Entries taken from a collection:
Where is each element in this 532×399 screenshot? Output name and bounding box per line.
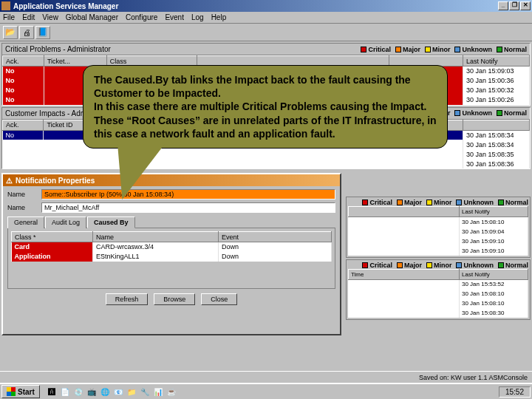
table-row[interactable]: 30 Jan 15:08:10 bbox=[349, 299, 528, 308]
menu-file[interactable]: File bbox=[3, 13, 15, 21]
caused-by-grid[interactable]: Class * Name Event Card CARD-wrcaswx.3/4… bbox=[11, 231, 332, 262]
callout-text: The Caused.By tab links the Impact back … bbox=[94, 74, 437, 140]
tray-icon[interactable]: 📊 bbox=[152, 386, 164, 398]
mini-panel-2: Critical Major Minor Unknown Normal Time… bbox=[346, 259, 531, 321]
menu-event[interactable]: Event bbox=[165, 13, 184, 21]
legend-normal: Normal bbox=[504, 46, 527, 53]
col-event[interactable]: Event bbox=[219, 232, 332, 242]
menu-configure[interactable]: Configure bbox=[126, 13, 157, 21]
col-time[interactable] bbox=[463, 120, 530, 130]
table-row[interactable]: 30 Jan 15:09:10 bbox=[349, 236, 528, 246]
content-area: Critical Problems - Administrator Critic… bbox=[0, 41, 532, 371]
col-last-notify[interactable]: Last Notify bbox=[460, 269, 528, 279]
menubar: File Edit View Global Manager Configure … bbox=[0, 12, 532, 24]
table-row[interactable]: 30 Jan 15:08:35 bbox=[3, 149, 530, 159]
tray-icon[interactable]: ☕ bbox=[166, 386, 177, 398]
table-row[interactable]: 30 Jan 15:09:04 bbox=[349, 227, 528, 236]
tray-icon[interactable]: 🔧 bbox=[139, 386, 151, 398]
tray-icon[interactable]: 🌐 bbox=[99, 386, 111, 398]
maximize-button[interactable]: ❐ bbox=[509, 1, 519, 10]
tab-general[interactable]: General bbox=[7, 216, 44, 228]
severity-legend: Critical Major Minor Unknown Normal bbox=[361, 46, 527, 53]
menu-view[interactable]: View bbox=[42, 13, 58, 21]
col-ack[interactable]: Ack. bbox=[3, 56, 44, 66]
tray-icon[interactable]: 📧 bbox=[112, 386, 124, 398]
start-label: Start bbox=[18, 388, 35, 396]
dialog-tabs: General Audit Log Caused By bbox=[7, 216, 335, 228]
name-field-2[interactable]: Mr_Michael_McAff bbox=[41, 202, 335, 213]
col-time[interactable]: Time bbox=[349, 269, 460, 279]
col-name[interactable]: Name bbox=[93, 232, 219, 242]
table-row[interactable]: 30 Jan 15:08:10 bbox=[349, 289, 528, 299]
table-row[interactable]: 30 Jan 15:53:52 bbox=[349, 279, 528, 289]
mini-panel-1: Critical Major Minor Unknown Normal Last… bbox=[346, 197, 531, 258]
tab-caused-by[interactable]: Caused By bbox=[87, 216, 135, 228]
alert-icon: ⚠ bbox=[6, 177, 13, 185]
app-icon bbox=[1, 1, 10, 10]
name2-label: Name bbox=[7, 204, 37, 211]
tray-icon[interactable]: 🅰 bbox=[46, 386, 58, 398]
caused-by-tabbody: Class * Name Event Card CARD-wrcaswx.3/4… bbox=[7, 228, 335, 289]
tray-icon[interactable]: 📄 bbox=[59, 386, 71, 398]
col-class[interactable]: Class * bbox=[12, 232, 93, 242]
detail-grid-1[interactable]: Last Notify 30 Jan 15:08:10 30 Jan 15:09… bbox=[348, 206, 528, 256]
table-row[interactable]: Application EStnKingALL1 Down bbox=[12, 252, 332, 262]
dialog-title: Notification Properties bbox=[16, 177, 95, 185]
table-row[interactable]: 30 Jan 15:09:10 bbox=[349, 246, 528, 256]
book-icon[interactable]: 📘 bbox=[35, 26, 50, 39]
table-row[interactable]: Card CARD-wrcaswx.3/4 Down bbox=[12, 242, 332, 252]
menu-edit[interactable]: Edit bbox=[22, 13, 35, 21]
taskbar-clock: 15:52 bbox=[499, 386, 531, 398]
open-icon[interactable]: 📂 bbox=[3, 26, 18, 39]
start-button[interactable]: Start bbox=[1, 385, 40, 398]
col-ack[interactable]: Ack. bbox=[3, 120, 44, 130]
browse-button[interactable]: Browse bbox=[154, 293, 195, 305]
table-row[interactable]: 30 Jan 15:08:30 bbox=[349, 308, 528, 318]
detail-grid-2[interactable]: TimeLast Notify 30 Jan 15:53:52 30 Jan 1… bbox=[348, 269, 528, 318]
status-text: Saved on: KW user 1.1 ASMConsole bbox=[419, 374, 528, 381]
menu-global-manager[interactable]: Global Manager bbox=[66, 13, 118, 21]
name-label: Name bbox=[7, 191, 37, 198]
legend-critical: Critical bbox=[368, 46, 391, 53]
close-button[interactable]: ✕ bbox=[520, 1, 531, 10]
col-item[interactable] bbox=[349, 207, 460, 217]
close-dialog-button[interactable]: Close bbox=[201, 293, 237, 305]
notification-properties-dialog: ⚠ Notification Properties Name Some::Sub… bbox=[1, 173, 341, 335]
right-detail-column: Critical Major Minor Unknown Normal Last… bbox=[346, 197, 531, 320]
panel-title-label: Critical Problems - Administrator bbox=[5, 45, 111, 53]
legend-unknown: Unknown bbox=[462, 46, 492, 53]
table-row[interactable]: 30 Jan 15:08:10 bbox=[349, 217, 528, 227]
tray-icon[interactable]: 📁 bbox=[126, 386, 137, 398]
tray-icon[interactable]: 💿 bbox=[72, 386, 84, 398]
name-field-1[interactable]: Some::Subscriber Ip (50% 30 Jan 15:08:34… bbox=[41, 189, 335, 200]
explanation-callout: The Caused.By tab links the Impact back … bbox=[83, 65, 448, 149]
legend-minor: Minor bbox=[432, 46, 451, 53]
toolbar: 📂 🖨 📘 bbox=[0, 24, 532, 41]
window-title: Application Services Manager bbox=[13, 2, 118, 10]
minimize-button[interactable]: _ bbox=[498, 1, 508, 10]
print-icon[interactable]: 🖨 bbox=[19, 26, 34, 39]
window-titlebar: Application Services Manager _ ❐ ✕ bbox=[0, 0, 532, 12]
menu-help[interactable]: Help bbox=[211, 13, 227, 21]
status-bar: Saved on: KW user 1.1 ASMConsole bbox=[0, 371, 532, 383]
col-last-notify[interactable]: Last Notify bbox=[460, 207, 528, 217]
taskbar: Start 🅰 📄 💿 📺 🌐 📧 📁 🔧 📊 ☕ 15:52 bbox=[0, 383, 532, 399]
tab-audit-log[interactable]: Audit Log bbox=[45, 216, 86, 228]
table-row[interactable]: 30 Jan 15:08:36 bbox=[3, 159, 530, 168]
windows-icon bbox=[7, 387, 16, 396]
legend-major: Major bbox=[403, 46, 420, 53]
refresh-button[interactable]: Refresh bbox=[106, 293, 149, 305]
menu-log[interactable]: Log bbox=[191, 13, 204, 21]
tray-icon[interactable]: 📺 bbox=[86, 386, 98, 398]
col-last-notify[interactable]: Last Notify bbox=[463, 56, 530, 66]
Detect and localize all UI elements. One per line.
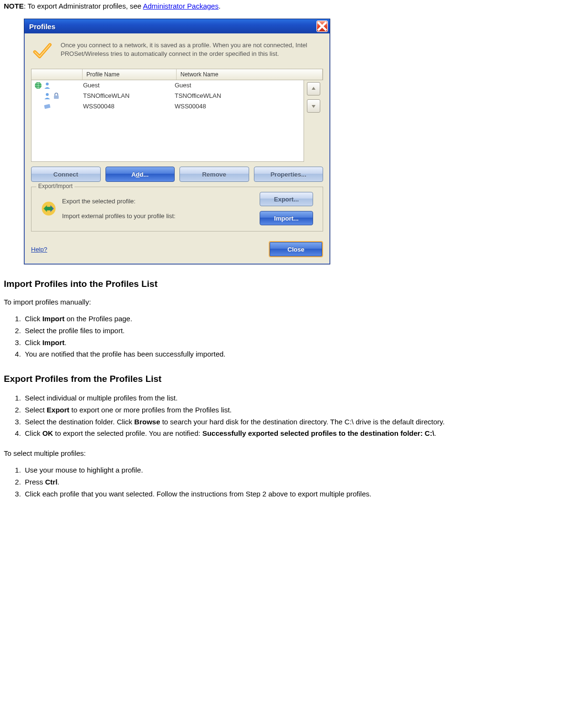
- export-steps-list: Select individual or multiple profiles f…: [23, 393, 583, 439]
- cell-profile-name: WSS00048: [81, 103, 173, 110]
- list-item: Click each profile that you want selecte…: [23, 489, 583, 499]
- note-text-before: : To export Administrator profiles, see: [24, 2, 143, 10]
- list-item: Select Export to export one or more prof…: [23, 405, 583, 415]
- checkmark-icon: [31, 40, 53, 62]
- globe-icon: [34, 82, 42, 89]
- move-up-button[interactable]: [307, 82, 320, 95]
- close-button[interactable]: Close: [269, 241, 323, 257]
- list-item[interactable]: WSS00048 WSS00048: [32, 101, 304, 112]
- note-label: NOTE: [4, 2, 24, 10]
- admin-packages-link[interactable]: Administrator Packages: [143, 2, 219, 10]
- help-link[interactable]: Help?: [31, 246, 47, 253]
- window-title: Profiles: [29, 22, 316, 31]
- close-icon[interactable]: [316, 21, 328, 32]
- card-icon: [43, 103, 51, 110]
- titlebar: Profiles: [24, 19, 330, 33]
- svg-rect-3: [54, 95, 59, 99]
- import-intro-text: To import profiles manually:: [4, 298, 583, 306]
- note-paragraph: NOTE: To export Administrator profiles, …: [4, 2, 583, 10]
- transfer-icon: [37, 199, 60, 218]
- list-item: Click Import.: [23, 337, 583, 348]
- add-button[interactable]: Add...: [105, 167, 175, 182]
- list-item: Use your mouse to highlight a profile.: [23, 465, 583, 475]
- cell-profile-name: Guest: [81, 82, 173, 89]
- header-spacer: [32, 69, 83, 80]
- list-item: Click OK to export the selected profile.…: [23, 428, 583, 439]
- export-section-heading: Export Profiles from the Profiles List: [4, 374, 583, 384]
- dialog-intro-text: Once you connect to a network, it is sav…: [61, 40, 321, 58]
- profiles-list: Profile Name Network Name Guest Guest: [31, 69, 323, 162]
- remove-button[interactable]: Remove: [179, 167, 249, 182]
- export-import-legend: Export/Import: [36, 183, 74, 190]
- list-item: Click Import on the Profiles page.: [23, 314, 583, 324]
- import-label: Import external profiles to your profile…: [62, 212, 260, 220]
- svg-point-1: [46, 83, 49, 85]
- list-item[interactable]: Guest Guest: [32, 80, 304, 91]
- export-button[interactable]: Export...: [260, 192, 313, 206]
- multi-intro-text: To select multiple profiles:: [4, 449, 583, 457]
- list-item[interactable]: TSNOfficeWLAN TSNOfficeWLAN: [32, 91, 304, 101]
- cell-network-name: TSNOfficeWLAN: [173, 92, 304, 100]
- user-icon: [43, 82, 51, 89]
- import-section-heading: Import Profiles into the Profiles List: [4, 279, 583, 289]
- svg-point-2: [46, 93, 49, 96]
- svg-rect-4: [44, 104, 50, 109]
- profiles-dialog: Profiles Once you connect to a network, …: [24, 19, 330, 264]
- cell-profile-name: TSNOfficeWLAN: [81, 92, 173, 100]
- properties-button[interactable]: Properties...: [254, 167, 324, 182]
- import-button[interactable]: Import...: [260, 211, 313, 225]
- cell-network-name: Guest: [173, 82, 304, 89]
- header-profile-name[interactable]: Profile Name: [83, 69, 177, 80]
- list-body[interactable]: Guest Guest TSNOfficeWLAN TSNOfficeWLAN: [31, 80, 304, 162]
- list-item: You are notified that the profile has be…: [23, 349, 583, 359]
- list-item: Select the profile files to import.: [23, 326, 583, 336]
- list-header: Profile Name Network Name: [31, 69, 323, 80]
- import-steps-list: Click Import on the Profiles page. Selec…: [23, 314, 583, 359]
- connect-button[interactable]: Connect: [31, 167, 101, 182]
- export-label: Export the selected profile:: [62, 198, 260, 205]
- multi-steps-list: Use your mouse to highlight a profile. P…: [23, 465, 583, 499]
- note-text-after: .: [219, 2, 220, 10]
- header-network-name[interactable]: Network Name: [177, 69, 323, 80]
- cell-network-name: WSS00048: [173, 103, 304, 110]
- profiles-dialog-screenshot: Profiles Once you connect to a network, …: [24, 19, 583, 264]
- move-down-button[interactable]: [307, 99, 320, 113]
- list-item: Press Ctrl.: [23, 477, 583, 487]
- export-import-group: Export/Import Export the selected profil…: [31, 187, 323, 232]
- list-item: Select individual or multiple profiles f…: [23, 393, 583, 403]
- user-icon: [43, 92, 51, 100]
- list-item: Select the destination folder. Click Bro…: [23, 417, 583, 427]
- lock-icon: [52, 92, 60, 100]
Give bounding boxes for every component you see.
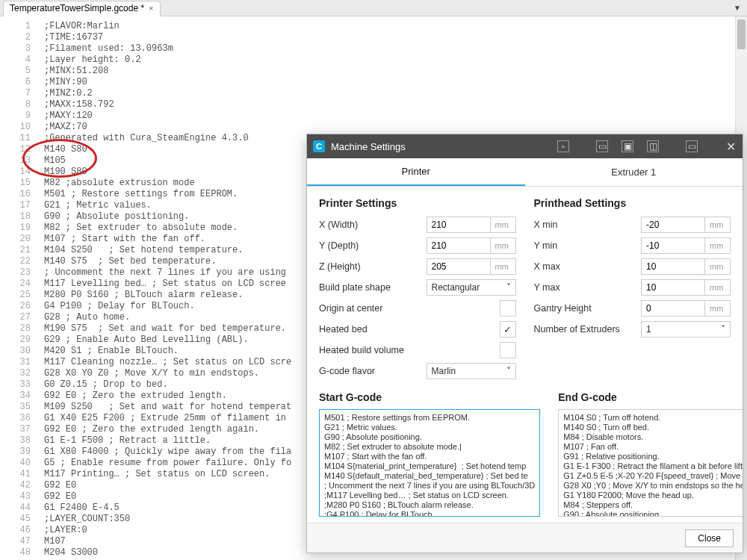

BRIEF:
Lines holding the word "Click" are the answer; copy each one from the records above.

TASK RESULT:
- list-item: Click each profile that you want selecte…: [23, 489, 583, 499]
- list-item: Click Import.: [23, 337, 583, 348]
- list-item: Click OK to export the selected profile.…: [23, 428, 583, 439]
- list-item: Click Import on the Profiles page.: [23, 314, 583, 324]
- import-steps-list: Click Import on the Profiles page. Selec…: [23, 314, 583, 359]
- list-item: Select the destination folder. Click Bro…: [23, 417, 583, 427]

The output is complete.